The lines below, from the first through the one containing "(MoU) yang mencakup", are to be given again exactly, with pictures left out and nothing added.

- - - -

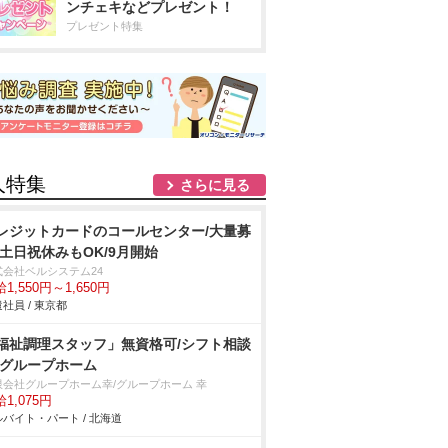
ンチェキなどプレゼント！
プレゼント特集
人特集
さらに見る
レジットカードのコールセンター/大量募
/土日祝休みもOK/9月開始
式会社ベルシステム24
1,550円～1,650円
社員 / 東京都
福祉調理スタッフ」無資格可/シフト相談
/グループホーム
限会社グループホーム幸/グループホーム 幸
1,075円
バイト・パート / 北海道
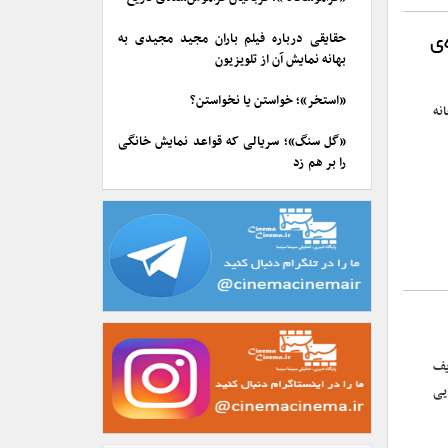
حقایقی درباره فیلم باران مجید مجیدی به
‌ی
بهانه نمایش آن از تلویزیون
«استخر»؛ خواستن یا نخواستن؟
نه
«گل سنگ»؛ سریالی که قواعد نمایش خانگی
را بر هم زد
یف
یی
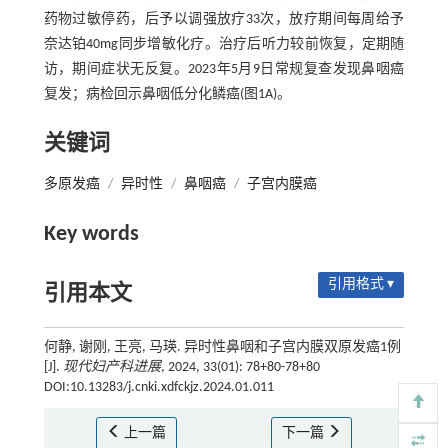
药物过敏停药，后予以调强放疗33次，放疗期间每周给予
奈达铂40mg同步增敏化疗。治疗后听力较前恢复，定期随
访，期间症状无反复。2023年5月9日常规复查发现鼻咽癌
复发；病检回示鼻咽低分化鳞癌(图1A)。
关键词
多原发癌
/
异时性
/
鼻咽癌
/
子宫内膜癌
Key words
引用格式 ▾
引用本文
何静, 谢刚, 王亮, 马瑛. 异时性鼻咽和子宫内膜双原发癌1例
[J].
现代妇产科进展
, 2024, 33(01): 78+80-78+80
DOI:10.13283/j.cnki.xdfckjz.2024.01.011
上一篇
下一篇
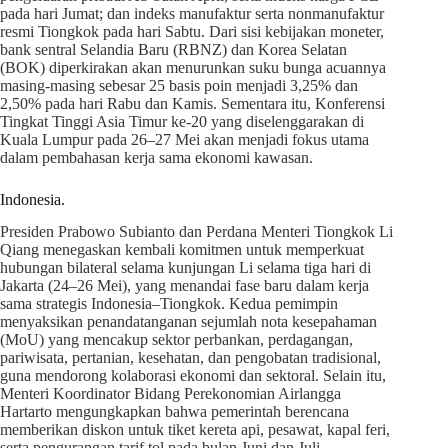
pada hari Jumat; dan indeks manufaktur serta nonmanufaktur
resmi Tiongkok pada hari Sabtu. Dari sisi kebijakan moneter,
bank sentral Selandia Baru (RBNZ) dan Korea Selatan
(BOK) diperkirakan akan menurunkan suku bunga acuannya
masing-masing sebesar 25 basis poin menjadi 3,25% dan
2,50% pada hari Rabu dan Kamis. Sementara itu, Konferensi
Tingkat Tinggi Asia Timur ke-20 yang diselenggarakan di
Kuala Lumpur pada 26–27 Mei akan menjadi fokus utama
dalam pembahasan kerja sama ekonomi kawasan.
Indonesia.
Presiden Prabowo Subianto dan Perdana Menteri Tiongkok Li
Qiang menegaskan kembali komitmen untuk memperkuat
hubungan bilateral selama kunjungan Li selama tiga hari di
Jakarta (24–26 Mei), yang menandai fase baru dalam kerja
sama strategis Indonesia–Tiongkok. Kedua pemimpin
menyaksikan penandatanganan sejumlah nota kesepahaman
(MoU) yang mencakup sektor perbankan, perdagangan,
pariwisata, pertanian, kesehatan, dan pengobatan tradisional,
guna mendorong kolaborasi ekonomi dan sektoral. Selain itu,
Menteri Koordinator Bidang Perekonomian Airlangga
Hartarto mengungkapkan bahwa pemerintah berencana
memberikan diskon untuk tiket kereta api, pesawat, kapal feri,
serta pengurangan tarif tol pada bulan Juni dan Juli.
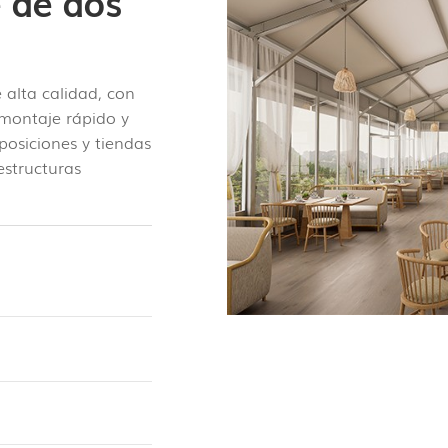
 de dos
 alta calidad, con
 montaje rápido y
posiciones y tiendas
estructuras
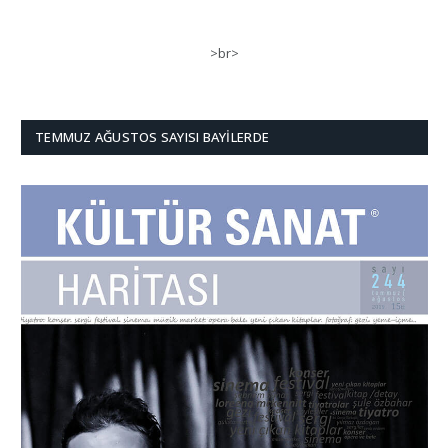
>br>
TEMMUZ AĞUSTOS SAYISI BAYILERDE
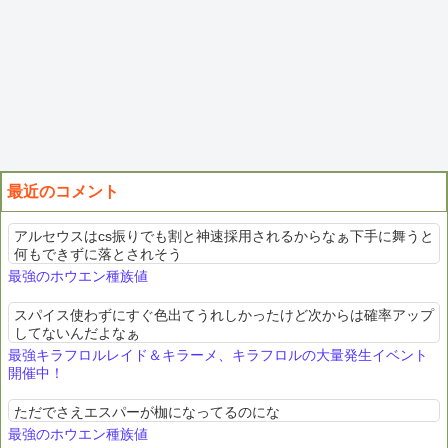
最近のコメント
アルセウスはcs振りでも割と神速採用されるからなぁ下手に舞うと
何もできずに落とされそう
最強のホウエン種族値
スパイス使わずにすぐ色出てうれしかったけど次からは確率アップ
してないんだよなぁ
最強キラフロルレイド＆キラーメ、キラフロルの大量発生イベント
開催中！
ただでさえエスパーが枷になってるのにな
最強のホウエン種族値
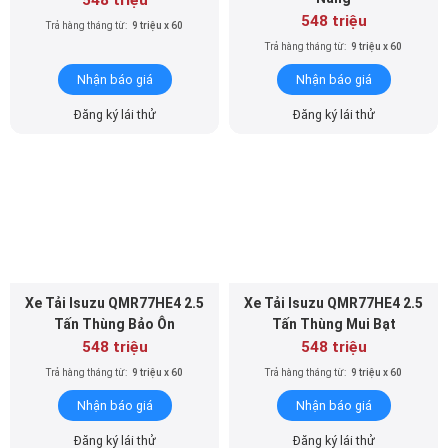
Trả hàng tháng từ:
9 triệu x 60
Nhận báo giá
Nhận báo giá
Đăng ký lái thử
Đăng ký lái thử
Xe Tải Isuzu QMR77HE4 2.5
Xe Tải Isuzu QMR77HE4 2.5
Tấn Thùng Bảo Ôn
Tấn Thùng Mui Bạt
548 triệu
548 triệu
Trả hàng tháng từ:
9 triệu x 60
Trả hàng tháng từ:
9 triệu x 60
Nhận báo giá
Nhận báo giá
Đăng ký lái thử
Đăng ký lái thử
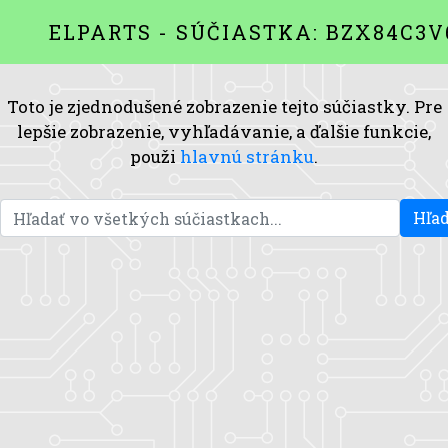
ELPARTS - SÚČIASTKA: BZX84C3V
Toto je zjednodušené zobrazenie tejto súčiastky. Pre
lepšie zobrazenie, vyhľadávanie, a ďalšie funkcie,
použi
hlavnú stránku
.
Hľad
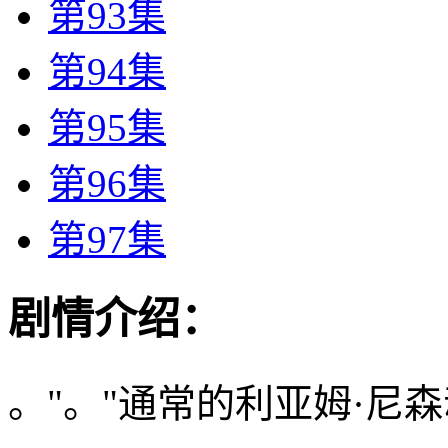
第93集
第94集
第95集
第96集
第97集
剧情介绍：
。"。"通常的利亚姆·尼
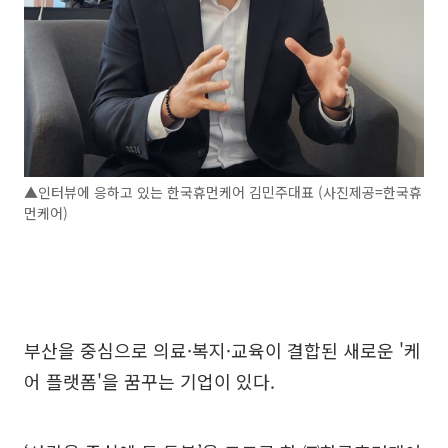
▲인터뷰에 응하고 있는 한국휴먼케어 김민주대표 (사진제공=한국휴
먼케어)
부산을 중심으로 의료·복지·교육이 결합된 새로운 '케
어 플랫폼'을 꿈꾸는 기업이 있다.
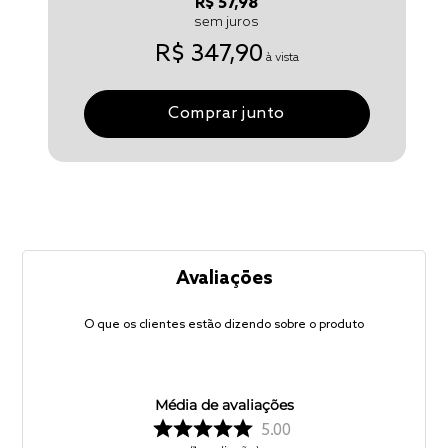
R$ 57,98
sem juros
R$ 347,90
à vista
Comprar junto
Avaliações
O que os clientes estão dizendo sobre o produto
Média de avaliações
5.00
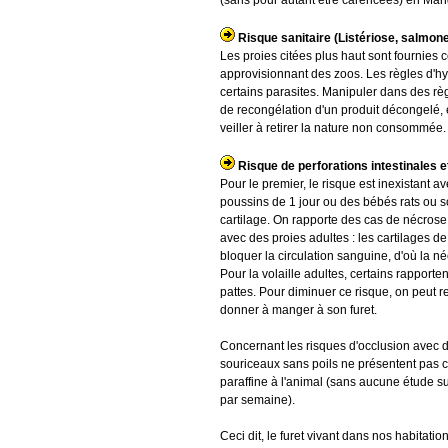
(sans pour autant être carencees) en Man
Risque sanitaire (Listériose, salmonel
Les proies citées plus haut sont fournies
approvisionnant des zoos. Les règles d'hy
certains parasites. Manipuler dans des r
de recongélation d'un produit décongelé, et
veiller à retirer la nature non consommée.
Risque de perforations intestinales e
Pour le premier, le risque est inexistant a
poussins de 1 jour ou des bébés rats ou s
cartilage. On rapporte des cas de nécros
avec des proies adultes : les cartilages de
bloquer la circulation sanguine, d'où la n
Pour la volaille adultes, certains rapporte
pattes. Pour diminuer ce risque, on peut 
donner à manger à son furet.
Concernant les risques d'occlusion avec d
souriceaux sans poils ne présentent pas c
paraffine à l'animal (sans aucune étude s
par semaine).
Ceci dit, le furet vivant dans nos habitati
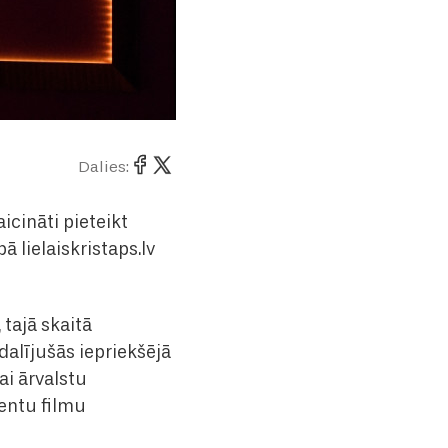
Dalies:
icināti pieteikt
ā lielaiskristaps.lv
 tajā skaitā
dalījušās iepriekšējā
ai ārvalstu
dentu filmu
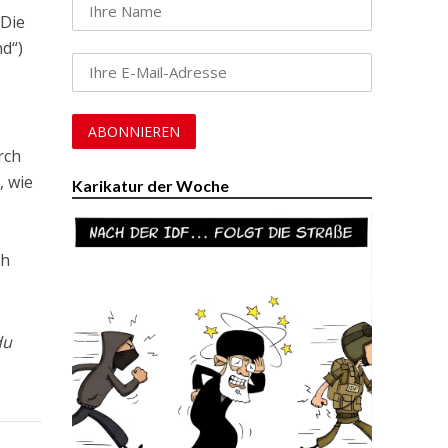
 Die
d“)
rch
, wie
Karikatur der Woche
ch
du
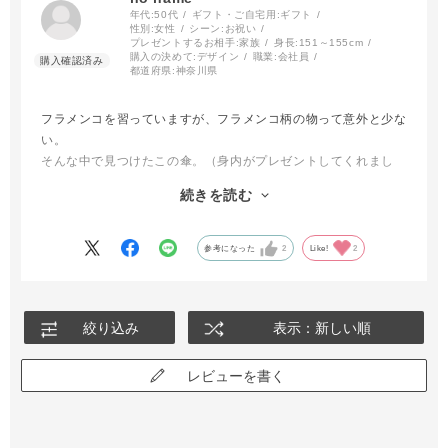
年代:
50代
ギフト・ご自宅用:
ギフト
性別:
女性
シーン:
お祝い
プレゼントするお相手:
家族
身長:
151～155cm
購入の決めて:
デザイン
職業:
会社員
都道府県:
神奈川県
フラメンコを習っていますが、フラメンコ柄の物って意外と少な
い。
そんな中で見つけたこの傘。（身内がプレゼントしてくれまし
た）
続きを読む
品質は間違いのない安心感ですし、踊り仲間からも羨ましがられ
ています。
参考になった
2
Like!
2
絞り込み
表示：新しい順
レビューを書く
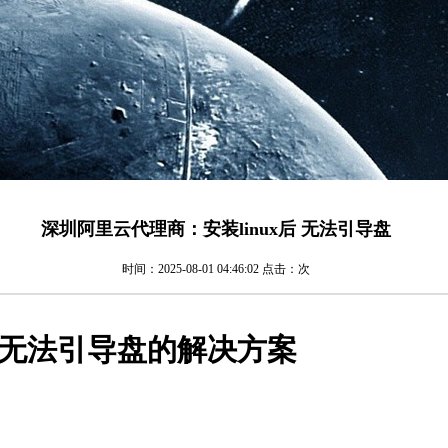
深圳阿里云代理商：安装linux后 无法引导盘
时间：2025-08-01 04:46:02 点击：
次
x后无法引导盘的解决方案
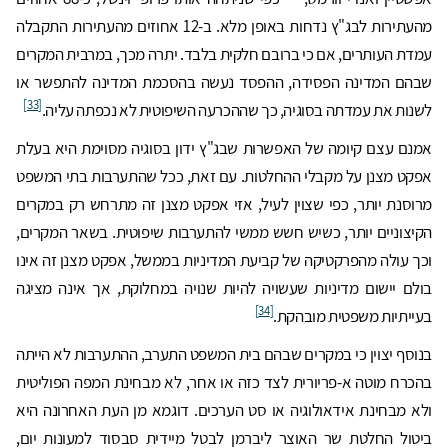
מהעתירות לבג"ץ נדחות באופן מלא. ב-12 אחוזים מהעתירות התקבלה
עמדת העותרים, אם כי ברובם חלקית בלבד. יתרה מכך, במרבית המקרים
שבהם המדינה הפסידה, ההפסד נעשה בהסכמת המדינה להתפשר או
[33]
לשנות את עמדתה בסוגיה, כך שההכרעה השיפוטית לא נכפתה עליה.
אמנם עצם קיומה של האפשרות שבג"ץ ידון בסוגיה מסוימת היא בעלת
אפקט מצנן על מקבלי ההחלטות. עם זאת, ככל שהתערבות בתי המשפט
מרוסנת יותר, כפי שצוין לעיל, אזי אפקט מצנן זה מתרחש רק במקרים
הקיצוניים יותר, כשיש חשש ממשי להתערבות שיפוטית. בשאר המקרים,
וכך עולה מהפרקטיקה של קביעת המדיניות בממשל, אפקט מצנן זה אינו
בולם יישום מדיניות שעשויה להיות שנויה במחלוקת, אך אינה מציגה
[34]
בעייתיות משפטית מובהקת.
בנוסף יצוין כי במקרים שבהם בית המשפט התערב, ההתערבות לא הייתה
בהכרח מוטה א-פריורית לצד כזה או אחר, לא מבחינת המפה הפוליטית
ולא מבחינת אידאולוגיה או סט הערכים. דוגמא מן העת האחרונה היא
ביטול החלטת שר האוצר ליברמן לבטל מיידית סבסוד למעונות יום,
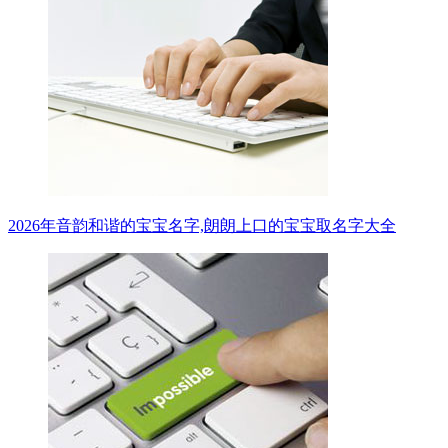
2026年音韵和谐的宝宝名字,朗朗上口的宝宝取名字大全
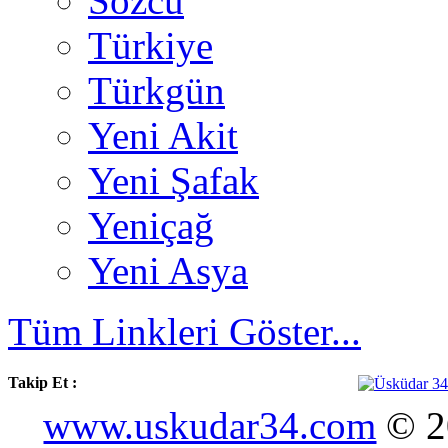
Sözcü
Türkiye
Türkgün
Yeni Akit
Yeni Şafak
Yeniçağ
Yeni Asya
Tüm Linkleri Göster...
Takip Et :
www.uskudar34.com
© 20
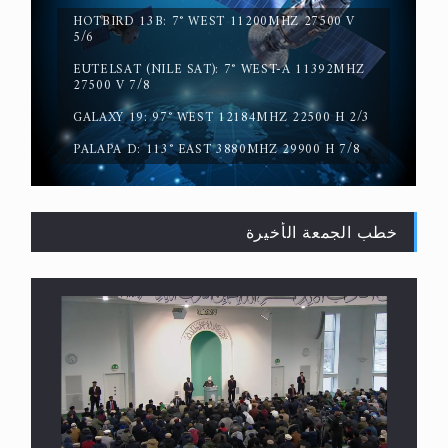
HOTBIRD 13B: 7° WEST 11200MHZ 27500 V
5/6
EUTELSAT (NILE SAT): 7° WEST-A 11392MHZ
حقيقة المسيح الدجال
27500 V 7/8
GALAXY 19: 97° WEST 12184MHZ 22500 H 2/3
PALAPA D: 113° EAST 3880MHZ 29900 H 7/8
خطب الجمعة الأخيرة
القرآن قاضٍ وحكمٌ على السنة ومهيمنٌ عليها.. ليس
العكس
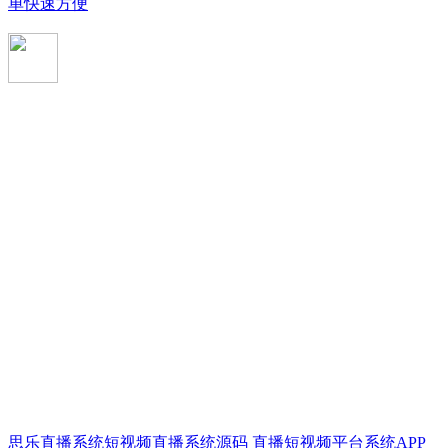
单快速方便
思乐直播系统短视频直播系统源码 直播短视频平台系统APP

- - - -

[The completed task]
ンチェキなどプレゼント！
プレゼント特集
人特集
さらに見る
レジットカードのコールセンター/大量募
/土日祝休みもOK/9月開始
式会社ベルシステム24
1,550円～1,650円
社員 / 東京都
福祉調理スタッフ」無資格可/シフト相談
/グループホーム
限会社グループホーム幸/グループホーム 幸
1,075円
バイト・パート / 北海道
حقایقی درباره فیلم باران مجید مجیدی به
‌ی
بهانه نمایش آن از تلویزیون
«استخر»؛ خواستن یا نخواستن؟
نه
«گل سنگ»؛ سریالی که قواعد نمایش خانگی
را بر هم زد
یف
یی
药物过敏停药，后予以调强放疗33次，放疗期间每周给予
奈达铂40mg同步增敏化疗。治疗后听力较前恢复，定期随
访，期间症状无反复。2023年5月9日常规复查发现鼻咽癌
复发；病检回示鼻咽低分化鳞癌(图1A)。
关键词
多原发癌
/
异时性
/
鼻咽癌
/
子宫内膜癌
Key words
引用格式 ▾
引用本文
何静, 谢刚, 王亮, 马瑛. 异时性鼻咽和子宫内膜双原发癌1例
[J].
现代妇产科进展
, 2024, 33(01): 78+80-78+80
DOI:10.13283/j.cnki.xdfckjz.2024.01.011
上一篇
下一篇
pada hari Jumat; dan indeks manufaktur serta nonmanufaktur
resmi Tiongkok pada hari Sabtu. Dari sisi kebijakan moneter,
bank sentral Selandia Baru (RBNZ) dan Korea Selatan
(BOK) diperkirakan akan menurunkan suku bunga acuannya
masing-masing sebesar 25 basis poin menjadi 3,25% dan
2,50% pada hari Rabu dan Kamis. Sementara itu, Konferensi
Tingkat Tinggi Asia Timur ke-20 yang diselenggarakan di
Kuala Lumpur pada 26–27 Mei akan menjadi fokus utama
dalam pembahasan kerja sama ekonomi kawasan.
Indonesia.
Presiden Prabowo Subianto dan Perdana Menteri Tiongkok Li
Qiang menegaskan kembali komitmen untuk memperkuat
hubungan bilateral selama kunjungan Li selama tiga hari di
Jakarta (24–26 Mei), yang menandai fase baru dalam kerja
sama strategis Indonesia–Tiongkok. Kedua pemimpin
menyaksikan penandatanganan sejumlah nota kesepahaman
(MoU) yang mencakup sektor perbankan, perdagangan,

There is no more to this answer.